In the second space, located a floor below, Shin’s works are displayed alongside the Coreana Museum of Art’s collection of traditional Western paintings and sculptures. Romantic Sculpture Series (2023), inspired by the museum’s collection Painting Series (2014–2023), which the artist has been working on since 2014, and Translation – Greek Sculpture (1998) all look like antiquities and masterpieces but subvert the concept of representation.
The Coreana Cosmetics Museum, located on the 5th and 6th floors, features a group of transparent glass ceramic-like works, the Ghost Series (2007–2013), which is presented in a very museum-like setting. The Petrified Time Series (2018), consisting of silver- and bronze-plated soap works, is displayed in a glass showcase with bronze mirrors used in the Goryeo and Joseon dynasties.

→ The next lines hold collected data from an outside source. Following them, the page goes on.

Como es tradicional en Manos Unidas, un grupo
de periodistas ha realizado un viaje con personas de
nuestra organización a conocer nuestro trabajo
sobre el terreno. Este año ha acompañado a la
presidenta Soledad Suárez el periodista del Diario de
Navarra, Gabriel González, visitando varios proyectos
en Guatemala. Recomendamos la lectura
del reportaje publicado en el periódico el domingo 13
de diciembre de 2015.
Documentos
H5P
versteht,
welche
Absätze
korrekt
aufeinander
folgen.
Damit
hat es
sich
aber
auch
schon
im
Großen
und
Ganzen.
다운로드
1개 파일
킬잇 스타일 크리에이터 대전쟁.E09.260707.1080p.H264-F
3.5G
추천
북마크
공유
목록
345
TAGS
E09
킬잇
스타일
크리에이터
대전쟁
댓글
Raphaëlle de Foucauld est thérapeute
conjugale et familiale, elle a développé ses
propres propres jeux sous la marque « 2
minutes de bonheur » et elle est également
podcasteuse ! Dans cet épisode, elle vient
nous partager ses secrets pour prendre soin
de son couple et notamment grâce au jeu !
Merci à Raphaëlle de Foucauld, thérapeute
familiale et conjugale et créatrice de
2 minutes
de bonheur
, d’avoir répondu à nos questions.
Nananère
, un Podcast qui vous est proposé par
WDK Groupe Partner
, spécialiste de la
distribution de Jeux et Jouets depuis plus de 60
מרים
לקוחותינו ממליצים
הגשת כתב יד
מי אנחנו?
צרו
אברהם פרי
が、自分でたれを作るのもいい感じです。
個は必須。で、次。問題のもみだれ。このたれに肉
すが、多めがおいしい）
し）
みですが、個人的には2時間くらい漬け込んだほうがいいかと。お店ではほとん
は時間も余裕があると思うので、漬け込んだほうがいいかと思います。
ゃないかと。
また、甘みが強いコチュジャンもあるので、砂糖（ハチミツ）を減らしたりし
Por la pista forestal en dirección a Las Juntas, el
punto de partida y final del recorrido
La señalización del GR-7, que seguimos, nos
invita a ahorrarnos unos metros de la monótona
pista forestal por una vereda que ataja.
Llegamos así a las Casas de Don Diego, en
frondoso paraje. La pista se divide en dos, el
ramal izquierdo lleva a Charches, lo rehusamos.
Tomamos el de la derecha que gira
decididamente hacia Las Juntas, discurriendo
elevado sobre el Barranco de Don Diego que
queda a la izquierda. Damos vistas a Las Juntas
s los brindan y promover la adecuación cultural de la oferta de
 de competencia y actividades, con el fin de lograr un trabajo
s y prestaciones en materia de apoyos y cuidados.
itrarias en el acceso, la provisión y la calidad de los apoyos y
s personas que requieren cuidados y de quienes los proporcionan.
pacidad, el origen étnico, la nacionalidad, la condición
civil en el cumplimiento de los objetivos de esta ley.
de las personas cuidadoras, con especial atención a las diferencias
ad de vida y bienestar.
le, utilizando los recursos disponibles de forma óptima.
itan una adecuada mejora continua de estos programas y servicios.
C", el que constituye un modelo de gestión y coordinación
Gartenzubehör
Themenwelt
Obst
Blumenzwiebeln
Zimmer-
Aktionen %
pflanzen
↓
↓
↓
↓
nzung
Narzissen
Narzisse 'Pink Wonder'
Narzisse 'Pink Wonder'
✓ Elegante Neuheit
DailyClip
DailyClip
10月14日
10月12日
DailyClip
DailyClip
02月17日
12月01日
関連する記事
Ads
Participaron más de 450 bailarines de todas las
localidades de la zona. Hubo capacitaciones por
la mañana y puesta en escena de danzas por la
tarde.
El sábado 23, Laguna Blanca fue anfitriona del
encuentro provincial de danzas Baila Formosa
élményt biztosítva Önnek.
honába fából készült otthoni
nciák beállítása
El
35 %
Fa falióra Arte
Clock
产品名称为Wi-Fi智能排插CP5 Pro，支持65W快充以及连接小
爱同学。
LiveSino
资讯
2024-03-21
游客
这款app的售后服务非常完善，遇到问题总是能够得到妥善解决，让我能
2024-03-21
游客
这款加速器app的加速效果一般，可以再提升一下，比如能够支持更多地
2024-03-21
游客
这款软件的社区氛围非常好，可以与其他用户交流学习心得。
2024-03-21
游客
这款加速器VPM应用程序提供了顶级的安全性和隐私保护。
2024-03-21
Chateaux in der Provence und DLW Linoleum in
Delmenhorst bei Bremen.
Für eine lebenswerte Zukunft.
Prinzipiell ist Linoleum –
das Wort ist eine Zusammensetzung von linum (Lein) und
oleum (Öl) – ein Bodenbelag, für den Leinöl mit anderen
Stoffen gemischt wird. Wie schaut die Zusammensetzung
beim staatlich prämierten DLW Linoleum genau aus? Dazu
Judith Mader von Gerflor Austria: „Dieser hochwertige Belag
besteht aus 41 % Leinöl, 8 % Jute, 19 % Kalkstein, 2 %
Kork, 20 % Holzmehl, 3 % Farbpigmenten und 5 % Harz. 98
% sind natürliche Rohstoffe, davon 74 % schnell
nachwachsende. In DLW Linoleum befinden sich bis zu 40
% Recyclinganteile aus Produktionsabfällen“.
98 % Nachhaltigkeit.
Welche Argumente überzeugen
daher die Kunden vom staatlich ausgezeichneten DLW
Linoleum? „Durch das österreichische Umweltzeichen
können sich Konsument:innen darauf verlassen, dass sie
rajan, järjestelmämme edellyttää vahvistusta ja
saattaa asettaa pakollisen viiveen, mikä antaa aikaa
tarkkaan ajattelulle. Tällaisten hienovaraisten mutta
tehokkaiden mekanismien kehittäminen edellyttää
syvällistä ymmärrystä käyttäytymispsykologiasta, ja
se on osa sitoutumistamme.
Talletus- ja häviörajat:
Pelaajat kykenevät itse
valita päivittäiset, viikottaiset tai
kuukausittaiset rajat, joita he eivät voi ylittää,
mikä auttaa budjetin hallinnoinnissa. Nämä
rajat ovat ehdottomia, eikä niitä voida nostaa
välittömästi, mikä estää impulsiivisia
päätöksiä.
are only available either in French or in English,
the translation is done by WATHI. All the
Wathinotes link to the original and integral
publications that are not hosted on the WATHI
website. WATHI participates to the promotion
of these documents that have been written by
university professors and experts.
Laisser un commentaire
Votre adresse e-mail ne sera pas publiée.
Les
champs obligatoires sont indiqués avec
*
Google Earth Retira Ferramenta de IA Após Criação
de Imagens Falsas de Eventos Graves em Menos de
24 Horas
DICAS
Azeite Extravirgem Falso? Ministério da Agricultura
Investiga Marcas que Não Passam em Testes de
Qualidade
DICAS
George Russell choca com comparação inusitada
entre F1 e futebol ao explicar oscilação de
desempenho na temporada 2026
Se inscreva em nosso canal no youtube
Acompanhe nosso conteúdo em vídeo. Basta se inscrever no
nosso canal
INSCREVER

On the 6th floor, the Buddhist soap statues in a deformed shape are plated with bronze to indicate the passage of time. Several works on this floor also show the Toilet Project (2004~), which used to be soap sculptures that were actually used in the bathrooms of a department store for five months. These works are now behind a glass showcase, transforming from practical objects to museum objects.
The exhibition also introduces the new versions of the Toilet Project, in which the artist traces the impacts of time through rain, wind, and human touch.
Meekyoung Shin (b. 1967) received her BFA and MFA in sculpture from the Seoul National University and pursued further studies in the field at the Slade School of Fine Art at University College London. Shin had numerous solo exhibitions both nationally and internationally, including exhibitions at the Arko Museum (Seoul), Space K (Gwacheon), National Museum of Modern and Contemporary Art (Gwacheon), Seoul National University Museum of Art (Seoul), Sungkok Art Museum (Seoul), Hakgojae Gallery (Shanghai), British Museum (London) and Bristol Museum (Bristol). In addition, she participated in special exhibitions of leading art institutions, such as the Helsinki Athenaeum Art Museum, Stockholm National Art Museum, Gyeonggi Museum of Modern Art, and the Victoria and Albert Museum in London.
The Philadelphia Museum of Art will present one of Meekyoung Shin’s large-scale soap projects later this year.